Hello. I would like to have a discussion about the use of time period (P2348). To be honest I don't really understand the point of the property. It seems to have mostly a datation purpose ; for most items however we can narrow their timeframe to at least the century level, which is a more precise and, if anachronistic, at least more neutral way of dating. I personnaly abstain from using it, for a few reasons. First, it's often a purely modern division, without clear reference in Ancient litterature, and if it appears it's only in authors writing decades if not centuries after the events. Second, its use is problematic for individual whose life spanned across two of those divisions, e. g. Gnaeus Cornelius Scipio Asina (Q453853) as spent at least half, if not most, of his life in Early Roman Republic (Q2839628), yet he is only classified in Middle Roman Republic (Q6106068). Last but far from least, all the date chosen for the division are debatable, and I don't think it exists a clear consensus among historians (and we turn back on my first point) as to how we should — but should we? — divide Rome's inner chronology. Take High Roman Empire (Q787204): in French bibliography, it's absolutely not clear if it stops in 192, in 235 or in 284 and the name itself tend to be put aside. I would really like to have your thoughts about it. --Jahl de Vautban (talk) 15:34, 29 April 2020 (UTC)Reply

I would use only Roman Kingdom (Q201038) and Roman Republic (Q17167) and Roman Empire (Q2277), other subdivisions are often debated as you say. --Epìdosis 16:25, 29 April 2020 (UTC)Reply
The dividing point between the Republic & Empire is somewhat problematic: some mark it at 44 BC (death of Julius Caesar), some at 31 BC (Battle at Actium, when Augustus became sole ruler), some at 27 BC (when he initiated a series of reforms that became the basis for the Roman Empire), & an argument could even be made for AD 14 (when Augustus died -- by picking up the mantle of rule, Tiberius made it impossible for the polity to return to the Republican model: it had to be an empire).
There is a division between "Early Empire" & "Later Empire": both society & political structure were different in many ways. But as you write, there is no good point to divide between them. Any division would need be an arbitrary one, good only for Wikidata's purposes. (The subdivisions of the Roman Republic are even less clear -- at least to me.) -- Llywrch (talk) 16:52, 29 April 2020 (UTC)Reply
Here there are several different issues mixed up.
  • The first. The division into Roman Kingdom (Q201038), Roman Republic (Q17167) and Roman Empire (Q2277) has a full historiographic sense (and different from the division into centuries). It is perfectly adequate to filter any element of Rome's history through these historical divisions, even if their boundaries appear to be somewhat imprecise. The vast majority of Romans (focusing on biographies) fall into one of these periods regardless of whether the end of the republic (or the beginning of the empire) is in 44, 42, 27, 23 BC or whatever date. However, there is a certain consensus in fixing it after Battle of Actium (Q160387).
  • The second.

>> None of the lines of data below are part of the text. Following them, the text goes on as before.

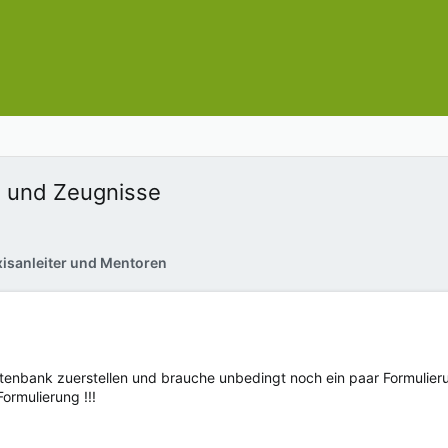
n und Zeugnisse
xisanleiter und Mentoren
tenbank zuerstellen und brauche unbedingt noch ein paar Formulierun
Formulierung !!!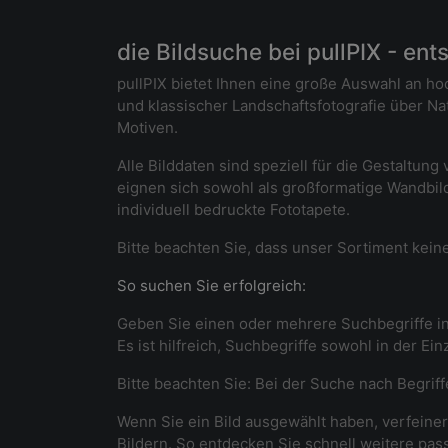
die Bildsuche bei pullPIX - en
pullPIX bietet Ihnen eine große Auswahl an ho
und klassischer Landschaftsfotografie über N
Motiven.
Alle Bilddaten sind speziell für die Gestaltu
eignen sich sowohl als großformatige Wandbil
individuell bedruckte Fototapete.
Bitte beachten Sie, dass unser Sortiment keine
So suchen Sie erfolgreich:
Geben Sie einen oder mehrere Suchbegriffe in
Es ist hilfreich, Suchbegriffe sowohl in der Ei
Bitte beachten Sie: Bei der Suche nach Begrif
Wenn Sie ein Bild ausgewählt haben, verfeinern
Bildern. So entdecken Sie schnell weitere pas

The internal division of Roman Republic (Q17167) and Roman Empire (Q2277) still has a full historiographic sense. The uses of Late Roman Republic (Q2815472) or High Roman Empire (Q787204) (or Principate (Q206414)) are very broad in modern historiography and justify their uses as historical divisions in themselves.
  • The third. It does not matter that in ancient history (Q41493) they did not perceive or consider these divisions. Is this not the case with each and every division into periods? Does not the division into centuries suffer from the same criticism? Moreover, they exist in modern historiography, so their use is justified regardless of what the Romans of the time might have thought.
  • The last. The date of an event is the only thing that is known about the lives of many people in ancient history (Q41493). Therefore, it's correct to place those people in the historical period that corresponds to that date, even though they logically lived longer in another period. There's nothing absurd about the example being set.
Therefore, I consider that its use is justifiable and that it's correct to divide it into periods. If there're discrepancies with the boundaries, that is what needs to be discussed; the use of the property is not in question. Un saludo. --Romulanus (talk) 18:44, 29 April 2020 (UTC)Reply
Thanks everyone for the answers! I wasn't clear enough, but I don't contest the use of Roman Kingdom (Q201038), Roman Republic (Q17167) and Roman Empire (Q2277), although as Llywrch stated the turning point between the last two could be called into question ; and as we use consul of the Roman Republic (Q21597597) and consul of the Roman Empire (Q26203875) this could be problematic, specifically as Augustus (Q1405) was careful not to alter too much the republican system. Would a consul of the 30s BC be any different from one in the 20s BC (I mean, when it’s not Augustus (Q1405) himself)?
For others divisions, I'm not denying their historiographical sense, at least in some languages (in French Middle Roman Republic (Q6106068) is nonexistent, at least with the current dates). But again, every historian could rightfully argue for a different date and even for a different division – and they do it. If we look at The Cambridge Ancient History (among others), they don’t match with what we have. Sure, the inner division of Roman Republic (Q17167) and Roman Empire (Q2277) are very practical and used when you want to speak about a certain period of time, be it the few decennia before Roman Empire (Q2277) for Late Roman Republic (Q2815472) or Five Good Emperors (Q193254) for High Roman Empire (Q787204): but there are also timeframe in their own rights, different from what precedes and what follows. Speaking of the Empire, we could also use time period (P2348) based on dynasties, and it would be perfectly justified. It’s endless. What I am saying is that, outside of the kingdom/republic/empire division, which is a least institutionally justified, there is no consensus on how and when should we make divisions.
That doesn’t make the inner divisions false or wrong per se, just very impractical to use for individuals and I think we should avoid using them for this purpose. --Jahl de Vautban (talk) 08:24, 30 April 2020 (UTC)Reply

Pompeii edit

You may know that User:Nvitucci has added lots of items about Pompeii. At my user page, I have build a clickable imagemap for Pompeii (you can use that) and now I have inserted into items like Q26960992 (Pompeii Regio I Insula 1) the "has part" values for Regio I. I would like to do so for the other Regios too.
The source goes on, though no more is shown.